For months, G.U.L.F. members have pulled off "a series of unsanctioned displays," as The New York Times puts it, inside the museum. Amidst inundating the museum with leaflets and sneaking in provocative paintings, the group has managed to meet with museum representatives, including Guggenheim director Richard Armstrong, to discuss their concerns.
"We've heard nothing since," one activist, NYU professor Andrew Ross, told The Times today. Enter the banner, an example of “what we do when we don’t get a response," Ross continued. "We step up pressure.”
The angular island museum is set to come up alongside an Abu Dhabi branch of the Louvre museum and the newly finished NYU campus outpost.
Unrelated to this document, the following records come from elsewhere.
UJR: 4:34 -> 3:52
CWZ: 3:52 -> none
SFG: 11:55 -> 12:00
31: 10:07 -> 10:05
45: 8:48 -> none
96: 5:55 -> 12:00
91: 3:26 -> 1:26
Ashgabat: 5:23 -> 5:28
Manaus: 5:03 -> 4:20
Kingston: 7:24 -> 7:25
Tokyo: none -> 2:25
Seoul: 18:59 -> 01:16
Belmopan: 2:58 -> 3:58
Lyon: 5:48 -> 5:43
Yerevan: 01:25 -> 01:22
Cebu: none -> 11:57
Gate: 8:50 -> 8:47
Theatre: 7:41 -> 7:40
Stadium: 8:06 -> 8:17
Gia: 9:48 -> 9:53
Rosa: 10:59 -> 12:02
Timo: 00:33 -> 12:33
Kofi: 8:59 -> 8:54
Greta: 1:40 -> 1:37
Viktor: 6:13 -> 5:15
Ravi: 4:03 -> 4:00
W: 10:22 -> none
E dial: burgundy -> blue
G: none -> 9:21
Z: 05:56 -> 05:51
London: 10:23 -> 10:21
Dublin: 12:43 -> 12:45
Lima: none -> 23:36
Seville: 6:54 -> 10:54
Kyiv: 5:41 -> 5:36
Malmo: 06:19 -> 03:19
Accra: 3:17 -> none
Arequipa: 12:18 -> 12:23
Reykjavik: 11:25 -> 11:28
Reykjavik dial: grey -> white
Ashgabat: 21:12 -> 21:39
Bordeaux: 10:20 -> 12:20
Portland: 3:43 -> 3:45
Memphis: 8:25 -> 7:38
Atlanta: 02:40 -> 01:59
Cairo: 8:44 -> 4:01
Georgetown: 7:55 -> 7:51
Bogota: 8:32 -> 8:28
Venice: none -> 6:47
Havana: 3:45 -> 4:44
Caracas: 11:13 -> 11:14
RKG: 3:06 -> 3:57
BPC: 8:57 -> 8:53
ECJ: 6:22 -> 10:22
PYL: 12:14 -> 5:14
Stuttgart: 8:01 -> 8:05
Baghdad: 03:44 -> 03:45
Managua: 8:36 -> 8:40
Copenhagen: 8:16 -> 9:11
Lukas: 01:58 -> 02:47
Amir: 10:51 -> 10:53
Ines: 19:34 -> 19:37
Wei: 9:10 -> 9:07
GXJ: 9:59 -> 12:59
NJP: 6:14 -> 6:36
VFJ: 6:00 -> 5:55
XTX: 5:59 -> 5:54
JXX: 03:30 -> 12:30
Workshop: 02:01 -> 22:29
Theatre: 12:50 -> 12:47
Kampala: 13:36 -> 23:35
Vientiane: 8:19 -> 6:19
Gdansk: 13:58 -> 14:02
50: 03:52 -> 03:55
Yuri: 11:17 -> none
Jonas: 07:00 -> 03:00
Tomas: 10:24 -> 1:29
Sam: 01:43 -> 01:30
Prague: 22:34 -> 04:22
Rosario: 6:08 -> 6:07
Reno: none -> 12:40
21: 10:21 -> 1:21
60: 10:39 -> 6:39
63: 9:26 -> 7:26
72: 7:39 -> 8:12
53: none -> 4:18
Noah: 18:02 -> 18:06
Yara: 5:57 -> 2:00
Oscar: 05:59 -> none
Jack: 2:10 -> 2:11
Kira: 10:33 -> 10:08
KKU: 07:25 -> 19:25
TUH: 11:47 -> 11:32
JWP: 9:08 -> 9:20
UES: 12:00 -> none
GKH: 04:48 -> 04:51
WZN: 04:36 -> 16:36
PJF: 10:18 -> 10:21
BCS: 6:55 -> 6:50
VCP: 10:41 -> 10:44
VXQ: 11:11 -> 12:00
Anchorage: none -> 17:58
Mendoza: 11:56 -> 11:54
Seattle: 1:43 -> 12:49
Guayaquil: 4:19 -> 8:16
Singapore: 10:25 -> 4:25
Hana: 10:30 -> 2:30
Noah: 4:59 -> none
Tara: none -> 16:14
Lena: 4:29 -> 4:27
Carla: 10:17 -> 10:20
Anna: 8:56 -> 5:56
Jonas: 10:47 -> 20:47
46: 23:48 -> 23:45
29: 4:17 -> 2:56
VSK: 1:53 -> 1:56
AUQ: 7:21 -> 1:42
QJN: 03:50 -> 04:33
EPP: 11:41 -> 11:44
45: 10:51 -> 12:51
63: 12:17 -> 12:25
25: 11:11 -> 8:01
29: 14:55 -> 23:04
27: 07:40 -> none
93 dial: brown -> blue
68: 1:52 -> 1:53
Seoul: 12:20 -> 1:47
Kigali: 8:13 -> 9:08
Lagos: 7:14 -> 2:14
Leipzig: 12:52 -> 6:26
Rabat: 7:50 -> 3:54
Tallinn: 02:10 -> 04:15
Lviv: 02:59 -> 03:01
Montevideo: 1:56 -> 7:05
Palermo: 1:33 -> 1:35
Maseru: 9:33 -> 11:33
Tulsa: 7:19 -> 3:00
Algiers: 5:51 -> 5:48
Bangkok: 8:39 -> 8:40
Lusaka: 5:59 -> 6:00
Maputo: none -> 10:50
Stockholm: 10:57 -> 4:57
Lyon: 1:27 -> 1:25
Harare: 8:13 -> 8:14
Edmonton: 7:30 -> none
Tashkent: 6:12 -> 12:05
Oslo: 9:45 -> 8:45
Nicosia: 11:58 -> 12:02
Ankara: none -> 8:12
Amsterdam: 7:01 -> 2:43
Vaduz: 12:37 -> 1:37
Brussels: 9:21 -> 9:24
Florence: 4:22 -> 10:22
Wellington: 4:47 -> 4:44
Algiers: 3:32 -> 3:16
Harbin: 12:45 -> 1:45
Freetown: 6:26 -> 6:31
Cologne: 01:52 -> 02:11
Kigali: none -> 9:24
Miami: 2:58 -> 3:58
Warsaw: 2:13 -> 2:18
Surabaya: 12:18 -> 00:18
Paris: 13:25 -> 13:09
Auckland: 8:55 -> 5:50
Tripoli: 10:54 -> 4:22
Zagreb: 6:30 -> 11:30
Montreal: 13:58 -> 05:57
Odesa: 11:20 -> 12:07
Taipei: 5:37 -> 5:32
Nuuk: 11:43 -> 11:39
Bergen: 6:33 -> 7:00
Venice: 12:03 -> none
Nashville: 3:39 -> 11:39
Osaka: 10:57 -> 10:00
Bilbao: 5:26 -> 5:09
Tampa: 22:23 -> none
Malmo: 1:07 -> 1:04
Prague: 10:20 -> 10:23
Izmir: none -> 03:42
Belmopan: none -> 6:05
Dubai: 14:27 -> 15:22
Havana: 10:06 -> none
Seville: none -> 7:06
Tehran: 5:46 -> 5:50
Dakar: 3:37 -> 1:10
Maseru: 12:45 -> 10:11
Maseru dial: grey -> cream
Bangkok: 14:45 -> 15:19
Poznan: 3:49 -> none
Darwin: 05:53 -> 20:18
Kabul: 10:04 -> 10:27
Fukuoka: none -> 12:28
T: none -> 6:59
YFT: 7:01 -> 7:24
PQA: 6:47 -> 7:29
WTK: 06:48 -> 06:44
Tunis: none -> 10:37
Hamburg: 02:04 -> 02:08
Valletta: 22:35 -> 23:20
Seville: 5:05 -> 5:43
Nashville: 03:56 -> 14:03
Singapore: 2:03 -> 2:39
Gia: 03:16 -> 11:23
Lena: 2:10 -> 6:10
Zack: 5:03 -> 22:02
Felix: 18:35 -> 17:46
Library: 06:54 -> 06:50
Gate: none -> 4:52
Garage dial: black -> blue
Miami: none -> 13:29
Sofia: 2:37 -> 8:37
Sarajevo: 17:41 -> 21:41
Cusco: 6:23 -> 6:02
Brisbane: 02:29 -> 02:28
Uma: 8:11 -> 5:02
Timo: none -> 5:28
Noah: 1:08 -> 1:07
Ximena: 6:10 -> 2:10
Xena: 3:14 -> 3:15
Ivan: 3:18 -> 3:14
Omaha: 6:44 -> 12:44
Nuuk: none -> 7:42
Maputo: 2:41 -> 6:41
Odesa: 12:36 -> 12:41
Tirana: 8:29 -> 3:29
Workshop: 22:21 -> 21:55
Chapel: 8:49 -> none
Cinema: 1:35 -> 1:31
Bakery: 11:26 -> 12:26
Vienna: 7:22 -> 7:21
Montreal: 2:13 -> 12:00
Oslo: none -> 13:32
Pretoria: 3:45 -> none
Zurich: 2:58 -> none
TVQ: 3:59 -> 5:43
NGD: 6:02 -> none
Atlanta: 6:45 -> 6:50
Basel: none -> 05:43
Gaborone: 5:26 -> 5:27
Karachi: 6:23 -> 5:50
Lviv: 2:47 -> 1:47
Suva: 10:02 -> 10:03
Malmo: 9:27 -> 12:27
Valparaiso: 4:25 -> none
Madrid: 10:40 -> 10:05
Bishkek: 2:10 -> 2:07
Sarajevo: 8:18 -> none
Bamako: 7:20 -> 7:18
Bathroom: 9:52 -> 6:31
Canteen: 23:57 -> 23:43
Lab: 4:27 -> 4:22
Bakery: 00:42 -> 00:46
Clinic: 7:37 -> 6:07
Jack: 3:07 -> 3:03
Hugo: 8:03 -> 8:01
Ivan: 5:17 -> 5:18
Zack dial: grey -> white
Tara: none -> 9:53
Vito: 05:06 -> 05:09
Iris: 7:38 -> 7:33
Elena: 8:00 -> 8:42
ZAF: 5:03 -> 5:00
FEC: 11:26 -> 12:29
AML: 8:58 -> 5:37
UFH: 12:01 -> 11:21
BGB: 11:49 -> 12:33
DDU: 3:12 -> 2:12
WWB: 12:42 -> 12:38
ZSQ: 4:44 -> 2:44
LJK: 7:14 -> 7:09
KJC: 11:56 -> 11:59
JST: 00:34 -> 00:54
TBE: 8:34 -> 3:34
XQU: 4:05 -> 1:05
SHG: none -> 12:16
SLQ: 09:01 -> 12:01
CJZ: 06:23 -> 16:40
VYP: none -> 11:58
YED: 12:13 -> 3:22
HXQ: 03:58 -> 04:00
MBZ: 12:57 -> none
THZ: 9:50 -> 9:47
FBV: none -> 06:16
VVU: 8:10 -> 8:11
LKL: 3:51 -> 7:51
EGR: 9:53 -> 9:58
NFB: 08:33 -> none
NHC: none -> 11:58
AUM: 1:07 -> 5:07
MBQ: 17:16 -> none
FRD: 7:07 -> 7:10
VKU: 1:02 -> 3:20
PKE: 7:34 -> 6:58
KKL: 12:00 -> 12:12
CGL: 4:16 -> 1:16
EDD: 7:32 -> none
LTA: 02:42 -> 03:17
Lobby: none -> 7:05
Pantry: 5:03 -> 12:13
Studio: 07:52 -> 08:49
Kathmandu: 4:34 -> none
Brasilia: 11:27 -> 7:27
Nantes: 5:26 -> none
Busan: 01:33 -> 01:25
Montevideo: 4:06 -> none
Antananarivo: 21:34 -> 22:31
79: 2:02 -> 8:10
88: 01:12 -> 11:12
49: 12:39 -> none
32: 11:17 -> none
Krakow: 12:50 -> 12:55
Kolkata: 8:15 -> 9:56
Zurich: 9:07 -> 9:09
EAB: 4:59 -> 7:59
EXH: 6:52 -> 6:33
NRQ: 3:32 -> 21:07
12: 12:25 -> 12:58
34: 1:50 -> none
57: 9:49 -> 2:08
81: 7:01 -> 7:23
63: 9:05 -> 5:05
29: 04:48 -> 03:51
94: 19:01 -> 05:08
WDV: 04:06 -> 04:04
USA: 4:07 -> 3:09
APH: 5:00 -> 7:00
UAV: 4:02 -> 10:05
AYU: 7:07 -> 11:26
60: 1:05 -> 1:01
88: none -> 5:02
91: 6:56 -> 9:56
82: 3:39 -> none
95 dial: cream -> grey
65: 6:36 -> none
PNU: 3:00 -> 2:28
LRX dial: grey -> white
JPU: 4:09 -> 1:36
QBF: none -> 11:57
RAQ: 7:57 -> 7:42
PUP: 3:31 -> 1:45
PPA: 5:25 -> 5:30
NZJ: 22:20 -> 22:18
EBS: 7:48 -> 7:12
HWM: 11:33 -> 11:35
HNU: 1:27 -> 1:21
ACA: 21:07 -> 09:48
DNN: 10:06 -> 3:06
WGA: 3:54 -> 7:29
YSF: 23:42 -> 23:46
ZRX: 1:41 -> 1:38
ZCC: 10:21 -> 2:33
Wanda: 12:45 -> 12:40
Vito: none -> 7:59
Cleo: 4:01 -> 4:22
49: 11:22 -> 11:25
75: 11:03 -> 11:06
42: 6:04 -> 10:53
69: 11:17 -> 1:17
Construction in Abu Dhabi -- in line with the country's neighbors -- relies on migrant workers who face routine exploitation, memorably brought to light in a damning 2009 Human Rights Watch report.
While some observers question how much leverage the Guggenheim can wield in terms of protecting laborers, protestors insist the museum must at least agitate. In a missive published by Hyperallergic today, activist Walid Raad lists a variety of approaches the Guggenheim could take, from pressuring the UAE Ministry of Labor to enforce preexisting laws, to insisting on the release of potentially revelatory reports on the current state of workers.